Gwawr is part of a team of five barristers assisting Justice Centres Uganda in the appeals of six men and one woman seeking to overturn their death sentences following their conviction for the robbery and murder of a local politician.  Acting pro bono, Gwawr drafted grounds of appeal and written submissions for the lead appellant against conviction, raising, inter alia, the ineffective assistance of counsel where one advocate represented all seven defendants at trial notwithstanding that some of them relied on 'cut throat' defences, misdirection as to the burden and standard of proof applicable within a 'voir dire' relating to the admissibility of confession evidence, errors in relation to the cross-admissibility of co-defendants' out of court statements, and reliance on weak and unreliable circumstantial evidence.

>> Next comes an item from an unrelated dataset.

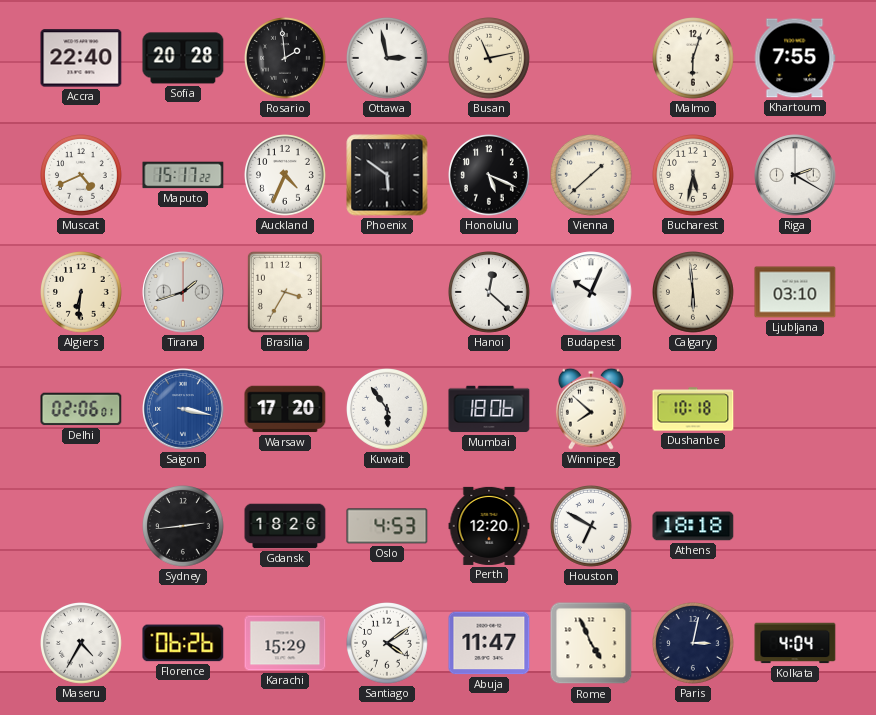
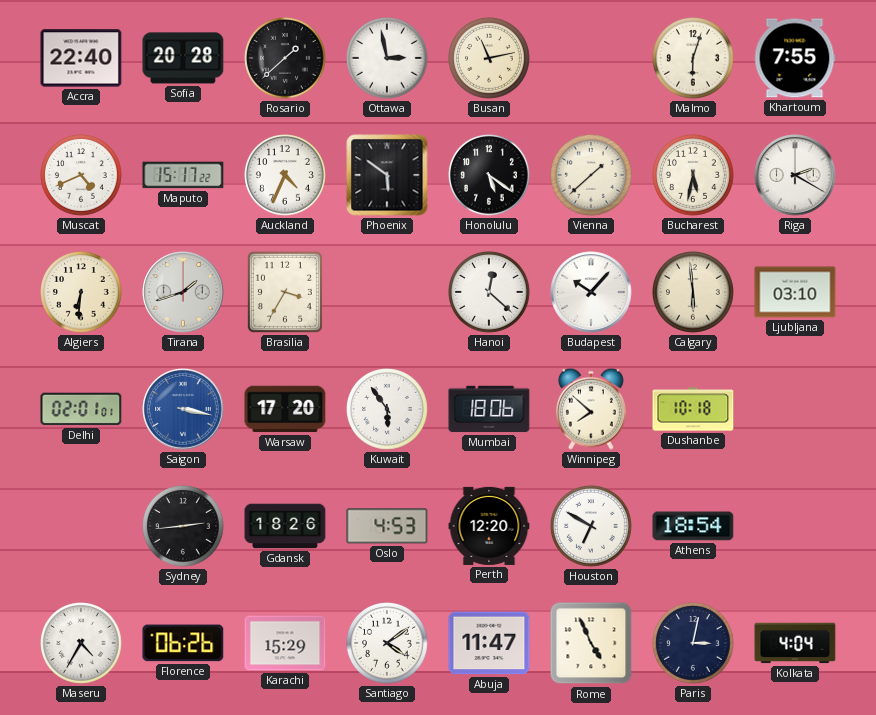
Rosario: 1:59 -> 1:38
Honolulu: 5:19 -> 5:21
Budapest: 10:04 -> 10:07
Delhi: 02:06 -> 02:01
Athens: 18:18 -> 18:54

Gwawr is also providing pro bono assistance to the legal team representing Thomas Nkulungira (known as 'Tonku'), who in 2011 was sentenced to death following his conviction for the brutal murder of his girlfriend, her body having been recovered from the septic tank adjacent to his house.  The case has been widely reported in the Ugandan press.

 

Colombia

In 2012, Gwawr travelled to Colombia as part of the Third International Caravana of Lawyers, joining lawyers and judges from various jurisdictions in a mission to monitor threats to human rights defenders, and to lobby the Colombian authorities to properly investigate these incidents so that those responsible can be brought to justice.  She continues to be actively involved in the work of the Caravana.

 

International Criminal Court

Gwawr has been admitted to the List of Assistants to Counsel and is available to represent both defendants and victims before the Court.  She builds on experience gained whilst working as a Legal Clerk within the Prosecution Division of the International Criminal Court: Gwawr was assigned to the cases of The Prosecutor v Germain Katanga and The Prosecutor v Mathieu Ngudjolo Chui.  Her tasks included drafting submissions on the scope of victims' participation in the proceedings; conducting comparative research on the admissibility of hearsay evidence in various common law, civil law and international jurisdictions; evidence sifting and disclosure review.